O Instituto psicanalítico da Criança (L’Institut psychanalytique de l’Enfant) tomou conhecimento nestes últimos meses de uma estranha campanha que visa excluir a psicanálise de tratar de crianças e de adolescentes autistas. Esta campanha culmina agora com uma proposta de lei que provocou a reação de todos os profissionais1 e grandes associações familiares (UNAPEI).
A dita campanha procede de um intenso trabalho de lobbying que alega tais intenções :
melhorar as condições de uma categoria da população. Na verdade, trata-se para estes promotores da obtenção de poderes públicos de subvenções massivas, ao benefício de métodos de condicionamento, de maneira a oferecer soluções ready-made (já prontas) às famílias que procuram com inquietação soluções lá onde há uma real escassez de acolhimento institucional.
O instituto psicanalítico da Criança reúne psicanalistas, palestrantes de instituições especializadas- psiquiatras, psicólogos, enfermeiros, fonoaudiólogos, psicomotristas-, profissionais da área da infância- professores, educadores, juristas, médicos....- que agem há muitos anos junto dessas crianças em sofrimento, orientando-se da psicanáilse, de Freud, de Lacan e de avanços mais atuais  na pesquisa clínica.
É devido a todas essas práticas que o Instituto da Criança, pela sua Comissão de Iniciativa, deseja tomar uma posição. Trata-se aqui de dar um testemunho dos princípios que governam nossa ação.

1 – Lembrando que na França, à partir dos anos 60-70, foram os psiquiatras infantis e os psicólogos formados pela psicanálise que começaram a se preocupar com o futuro da situação das crianças autistas até então colocadas em hospital psiquiátrico  ou em instituição fechada, onde a dimensão deficitária era preponderante.
Esses profissionais se apoiam nos psicanalistas anglo-saxons Frances Tustin, Margaret Malher, Donald Meltzer, e na instituição de Maud Mannoni « a Escola experimental de Bonneuil », com os trabalhos de Rosine e Robert Lefort, alunos de J. Lacan.
Estes trabalhos dão aos profissionais- psiquiatras, psicólogos, enfermeiros, educadores, fonoaudiólogos, psicomotristas- a ideia de um tratamento possível e do aprendizado, levando em conta o sintoma do sujeito para além da coersão.
Os hospitais-dia, no movimento de setorização da psiquiatria se criam nesta perspectiva.
Trata-se de oferecer um acolhimento que não seja baseado no déficit e que tome em conta a particularidade de cada sujeito.
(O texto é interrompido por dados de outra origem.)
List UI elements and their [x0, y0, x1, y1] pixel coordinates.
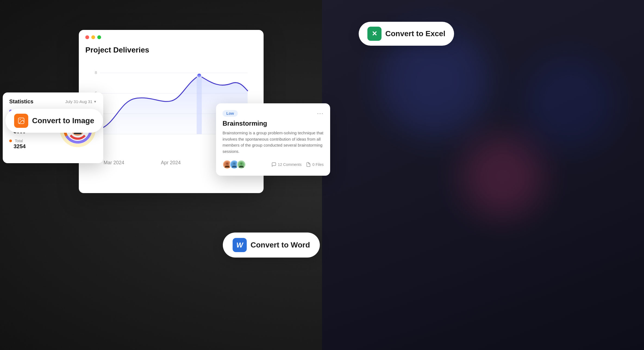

A situação familiar faz parte dessa particularidade, pois as constelações familiares são longe de serem todas idênticas. Os pais são recebidos, escutados. As crianças, os adolescentes, são recebidos em pequenos grupos, solicitados para « ateliês » onde podem se inclinar aos seus interesses. Nos momentos das refeições, de jogos, de estudo, eles experimentam novas relações com os objetos e com as demandas, com aquilo que estrutura o mundo de todas as crianças, mas que as crianças autistas se defendem. 

2 – Esta longa experiência de diagnóstico, de acompanhamento das famílias, da realização de um percurso criado especialmente para cada um, fez objeto de inúmeras publicações e copilação de trabalhos.
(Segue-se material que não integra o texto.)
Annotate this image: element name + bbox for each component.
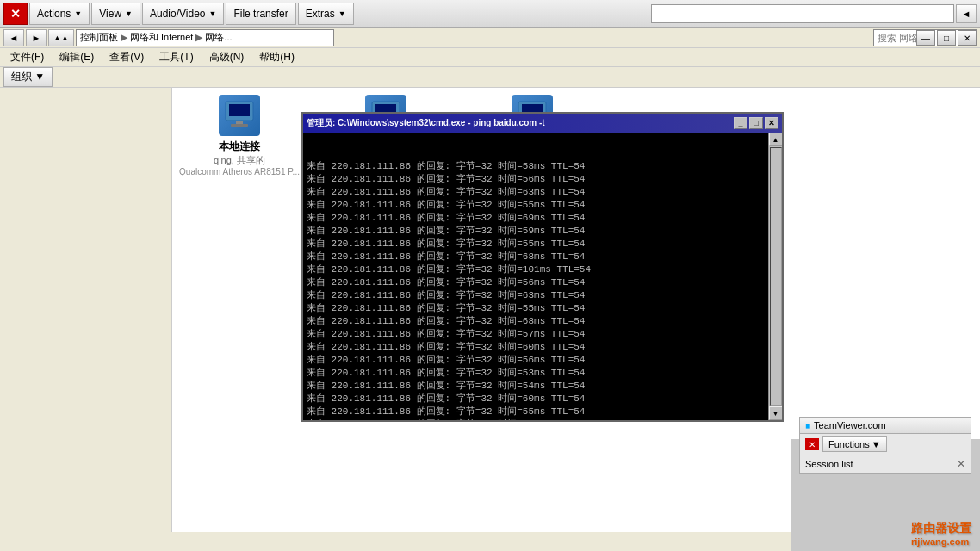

Esta prática não poderia ser sustentada sem a referência cotidiana da psicanálise, a seu corpo textual, a seu ensino vivo.
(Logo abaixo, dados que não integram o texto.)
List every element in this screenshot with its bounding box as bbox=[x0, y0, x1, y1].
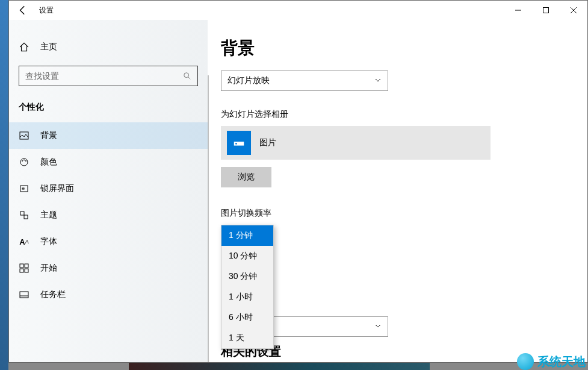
album-section-label: 为幻灯片选择相册 bbox=[221, 109, 587, 120]
desktop-background-strip bbox=[0, 0, 8, 370]
frequency-option[interactable]: 1 分钟 bbox=[221, 225, 273, 246]
background-mode-dropdown[interactable]: 幻灯片放映 bbox=[221, 71, 388, 91]
page-title: 背景 bbox=[221, 37, 587, 60]
svg-point-7 bbox=[23, 160, 25, 161]
svg-rect-12 bbox=[24, 215, 28, 219]
svg-line-3 bbox=[188, 77, 191, 80]
sidebar-item-label: 开始 bbox=[40, 263, 57, 274]
sidebar-item-label: 任务栏 bbox=[40, 289, 66, 300]
frequency-option[interactable]: 1 小时 bbox=[221, 287, 273, 307]
frequency-option[interactable]: 10 分钟 bbox=[221, 246, 273, 266]
taskbar-peek bbox=[129, 363, 430, 370]
app-title: 设置 bbox=[39, 5, 54, 16]
lockscreen-icon bbox=[19, 183, 29, 194]
theme-icon bbox=[19, 210, 29, 221]
frequency-dropdown-list: 1 分钟 10 分钟 30 分钟 1 小时 6 小时 1 天 bbox=[221, 225, 274, 349]
album-name: 图片 bbox=[259, 137, 276, 148]
search-input[interactable] bbox=[19, 66, 177, 86]
sidebar-item-label: 背景 bbox=[40, 130, 57, 141]
sidebar: 主页 个性化 背景 颜色 bbox=[9, 20, 208, 362]
sidebar-item-label: 颜色 bbox=[40, 157, 57, 168]
palette-icon bbox=[19, 157, 29, 168]
home-icon bbox=[19, 42, 29, 52]
svg-point-6 bbox=[22, 160, 23, 161]
start-icon bbox=[19, 263, 29, 274]
svg-rect-16 bbox=[25, 269, 28, 272]
taskbar-icon bbox=[19, 289, 29, 300]
svg-rect-13 bbox=[20, 264, 23, 268]
frequency-option[interactable]: 6 小时 bbox=[221, 307, 273, 328]
frequency-label: 图片切换频率 bbox=[221, 208, 587, 219]
svg-point-8 bbox=[25, 160, 26, 161]
category-title: 个性化 bbox=[9, 86, 208, 122]
browse-button[interactable]: 浏览 bbox=[221, 167, 271, 187]
font-icon: AA bbox=[19, 236, 29, 247]
svg-rect-1 bbox=[543, 8, 549, 13]
back-button[interactable] bbox=[17, 5, 28, 16]
chevron-down-icon bbox=[374, 322, 382, 331]
background-mode-value: 幻灯片放映 bbox=[227, 75, 270, 86]
search-icon bbox=[177, 66, 197, 86]
sidebar-item-lockscreen[interactable]: 锁屏界面 bbox=[9, 175, 208, 202]
settings-window: 设置 主页 bbox=[8, 0, 588, 363]
frequency-option[interactable]: 1 天 bbox=[221, 328, 273, 348]
svg-rect-15 bbox=[20, 269, 23, 272]
svg-rect-14 bbox=[25, 264, 28, 268]
maximize-button[interactable] bbox=[532, 1, 560, 20]
minimize-button[interactable] bbox=[504, 1, 532, 20]
sidebar-item-label: 锁屏界面 bbox=[40, 183, 74, 194]
sidebar-item-themes[interactable]: 主题 bbox=[9, 202, 208, 228]
home-label: 主页 bbox=[40, 42, 57, 52]
chevron-down-icon bbox=[374, 76, 382, 86]
svg-point-2 bbox=[184, 73, 189, 78]
search-box[interactable] bbox=[19, 66, 198, 86]
sidebar-item-background[interactable]: 背景 bbox=[9, 122, 208, 149]
svg-rect-10 bbox=[22, 188, 24, 189]
sidebar-item-label: 字体 bbox=[40, 236, 57, 247]
album-selection[interactable]: 图片 bbox=[221, 126, 491, 160]
sidebar-item-fonts[interactable]: AA 字体 bbox=[9, 228, 208, 255]
svg-point-20 bbox=[235, 143, 237, 145]
close-button[interactable] bbox=[560, 1, 587, 20]
sidebar-item-label: 主题 bbox=[40, 210, 57, 221]
titlebar: 设置 bbox=[9, 1, 587, 20]
watermark-text: 系统天地 bbox=[537, 354, 586, 370]
globe-icon bbox=[517, 353, 534, 370]
album-thumbnail-icon bbox=[227, 131, 251, 155]
svg-rect-11 bbox=[20, 212, 24, 215]
scroll-indicator bbox=[208, 75, 209, 362]
sidebar-item-taskbar[interactable]: 任务栏 bbox=[9, 281, 208, 308]
watermark: 系统天地 bbox=[517, 353, 586, 370]
content-area: 背景 幻灯片放映 为幻灯片选择相册 图片 浏览 图片切换频率 bbox=[208, 20, 587, 362]
picture-icon bbox=[19, 130, 29, 141]
frequency-option[interactable]: 30 分钟 bbox=[221, 266, 273, 287]
sidebar-item-start[interactable]: 开始 bbox=[9, 255, 208, 281]
svg-rect-17 bbox=[20, 292, 28, 298]
home-link[interactable]: 主页 bbox=[9, 37, 208, 57]
sidebar-item-colors[interactable]: 颜色 bbox=[9, 149, 208, 175]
Como situar hoje o lugar da psicanálise no tratamento da criança autista ? Nós propomos 5 possibilidades como resposta :
- A formação analítica e a experiência de uma análise pessoal, possibilitam aos profissionais uma ferramenta poderosa para situar as suas ações junto aos sujeitos autistas, utilizando-se de uma distância ideal, mantendo-se à distância dos ideias de normalização ou de normalidade incompatíveis com o acompanhamento profissional dos sujeitos em sofrimento.
-                 Este respeito pela posição do sujeito é a bússola que orienta esta ação. Não trata-se de jeito algum de deixar que a criança e/ou o adolescente seja o jogo por exemplo de seus esteriótipos, repetições, ecolalias, mas de considerar estes como um primeiro tratamento elaborado pela criança para se defender, e de ali se introduzir em uma presença discreta dos elementos  novos que vão complexificar « o mundo do autismo ».
-                 O trabalho é em primeiro lugar que  possa se localizar para a criança uma angústia ou a perplexidade que desperte nela uma interpelação de um outro e a apresentação das funções do corpo na laço desta demanda - se alimentar e se deixar alimentar, perder os objetos urinários e anais, olhar e ser olhado, ouvir e se fazer ouvir. Os psicanalistas têm notado há muito tempo a dimensão de rituais de interposição que constituem inúmeros traços sintomáticos invalidantes. A criação ou a descoberta pela criança de um « objeto autístico », qual seja a sua forma é frequentemente uma fonte fecunda para criar laços e  novos espaço mais livres das restrições « autísticas ». 
-                 Os psicanalistas não contestam de forma alguma a inscrição das crianças autistas nos dispositivos de aprendizagem. Ao contrário, eles valorizam que o sujeito autista está frequentemente já « trabalhando ». Os autistas ditos de « alto nível » testemunham um investimento massivo do pensamento, da linguagem e do domínio do cognitivo onde eles encontram fontes inéditas. De forma geral, para todas as crianças estes profissionais buscam privilegiar as abordagens pedagógicas e educativas que podem ser adaptadas para dar lugar às singularidades sociais e cognitivas das crianças autistas. Os professores e os educadores testemunham, ao seio do Instituto psicanalítico da Criança, o que eles elaboraram junto à criança ou ao adolescente.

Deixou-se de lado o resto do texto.